## YOUR GOAL
Below are the records; they must be reproduced verbatim.
::::
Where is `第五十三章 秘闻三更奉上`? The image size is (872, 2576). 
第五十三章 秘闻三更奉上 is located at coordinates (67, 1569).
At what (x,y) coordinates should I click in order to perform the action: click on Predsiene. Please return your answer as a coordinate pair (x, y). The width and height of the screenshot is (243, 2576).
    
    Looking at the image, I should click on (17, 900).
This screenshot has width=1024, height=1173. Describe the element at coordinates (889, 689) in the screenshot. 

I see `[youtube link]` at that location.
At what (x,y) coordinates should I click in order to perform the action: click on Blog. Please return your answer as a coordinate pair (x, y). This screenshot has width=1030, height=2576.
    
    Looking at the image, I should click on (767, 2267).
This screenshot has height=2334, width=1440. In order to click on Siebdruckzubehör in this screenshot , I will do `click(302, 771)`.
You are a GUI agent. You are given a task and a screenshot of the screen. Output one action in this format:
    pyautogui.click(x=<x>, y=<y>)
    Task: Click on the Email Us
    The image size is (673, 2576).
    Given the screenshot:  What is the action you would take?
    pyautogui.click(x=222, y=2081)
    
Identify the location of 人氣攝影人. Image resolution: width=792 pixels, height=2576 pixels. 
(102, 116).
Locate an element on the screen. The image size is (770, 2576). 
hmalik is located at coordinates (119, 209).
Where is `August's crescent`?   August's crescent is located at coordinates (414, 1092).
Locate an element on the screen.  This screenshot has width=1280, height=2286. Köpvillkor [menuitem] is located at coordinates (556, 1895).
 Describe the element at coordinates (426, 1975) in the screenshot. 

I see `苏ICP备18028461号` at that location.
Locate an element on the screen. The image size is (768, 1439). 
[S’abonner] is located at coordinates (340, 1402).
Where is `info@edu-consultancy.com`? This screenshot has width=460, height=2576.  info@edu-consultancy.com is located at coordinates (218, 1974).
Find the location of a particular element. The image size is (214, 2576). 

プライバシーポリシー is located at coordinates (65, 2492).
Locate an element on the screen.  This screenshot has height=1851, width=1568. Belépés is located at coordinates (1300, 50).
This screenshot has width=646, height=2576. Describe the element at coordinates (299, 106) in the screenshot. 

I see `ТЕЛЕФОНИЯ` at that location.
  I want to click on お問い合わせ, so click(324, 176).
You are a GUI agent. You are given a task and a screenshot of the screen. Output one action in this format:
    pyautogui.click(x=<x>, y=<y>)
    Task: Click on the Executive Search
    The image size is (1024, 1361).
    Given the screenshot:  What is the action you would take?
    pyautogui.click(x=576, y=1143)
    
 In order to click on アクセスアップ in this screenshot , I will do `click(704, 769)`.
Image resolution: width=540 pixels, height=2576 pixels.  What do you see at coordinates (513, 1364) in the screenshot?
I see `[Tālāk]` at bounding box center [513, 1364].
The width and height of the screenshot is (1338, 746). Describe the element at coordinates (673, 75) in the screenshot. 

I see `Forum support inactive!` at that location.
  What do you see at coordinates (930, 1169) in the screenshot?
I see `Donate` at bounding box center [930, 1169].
::::
## TASK OUTPUT
Where is `第五十三章 秘闻三更奉上`? The image size is (872, 2576). 
第五十三章 秘闻三更奉上 is located at coordinates (67, 1569).
At what (x,y) coordinates should I click in order to perform the action: click on Predsiene. Please return your answer as a coordinate pair (x, y). The width and height of the screenshot is (243, 2576).
    
    Looking at the image, I should click on (17, 900).
This screenshot has width=1024, height=1173. Describe the element at coordinates (889, 689) in the screenshot. 

I see `[youtube link]` at that location.
At what (x,y) coordinates should I click in order to perform the action: click on Blog. Please return your answer as a coordinate pair (x, y). This screenshot has width=1030, height=2576.
    
    Looking at the image, I should click on (767, 2267).
This screenshot has height=2334, width=1440. In order to click on Siebdruckzubehör in this screenshot , I will do `click(302, 771)`.
You are a GUI agent. You are given a task and a screenshot of the screen. Output one action in this format:
    pyautogui.click(x=<x>, y=<y>)
    Task: Click on the Email Us
    The image size is (673, 2576).
    Given the screenshot:  What is the action you would take?
    pyautogui.click(x=222, y=2081)
    
Identify the location of 人氣攝影人. Image resolution: width=792 pixels, height=2576 pixels. 
(102, 116).
Locate an element on the screen. The image size is (770, 2576). 
hmalik is located at coordinates (119, 209).
Where is `August's crescent`?   August's crescent is located at coordinates (414, 1092).
Locate an element on the screen.  This screenshot has width=1280, height=2286. Köpvillkor [menuitem] is located at coordinates (556, 1895).
 Describe the element at coordinates (426, 1975) in the screenshot. 

I see `苏ICP备18028461号` at that location.
Locate an element on the screen. The image size is (768, 1439). 
[S’abonner] is located at coordinates (340, 1402).
Where is `info@edu-consultancy.com`? This screenshot has width=460, height=2576.  info@edu-consultancy.com is located at coordinates (218, 1974).
Find the location of a particular element. The image size is (214, 2576). 

プライバシーポリシー is located at coordinates (65, 2492).
Locate an element on the screen.  This screenshot has height=1851, width=1568. Belépés is located at coordinates (1300, 50).
This screenshot has width=646, height=2576. Describe the element at coordinates (299, 106) in the screenshot. 

I see `ТЕЛЕФОНИЯ` at that location.
  I want to click on お問い合わせ, so click(324, 176).
You are a GUI agent. You are given a task and a screenshot of the screen. Output one action in this format:
    pyautogui.click(x=<x>, y=<y>)
    Task: Click on the Executive Search
    The image size is (1024, 1361).
    Given the screenshot:  What is the action you would take?
    pyautogui.click(x=576, y=1143)
    
 In order to click on アクセスアップ in this screenshot , I will do `click(704, 769)`.
Image resolution: width=540 pixels, height=2576 pixels.  What do you see at coordinates (513, 1364) in the screenshot?
I see `[Tālāk]` at bounding box center [513, 1364].
The width and height of the screenshot is (1338, 746). Describe the element at coordinates (673, 75) in the screenshot. 

I see `Forum support inactive!` at that location.
  What do you see at coordinates (930, 1169) in the screenshot?
I see `Donate` at bounding box center [930, 1169].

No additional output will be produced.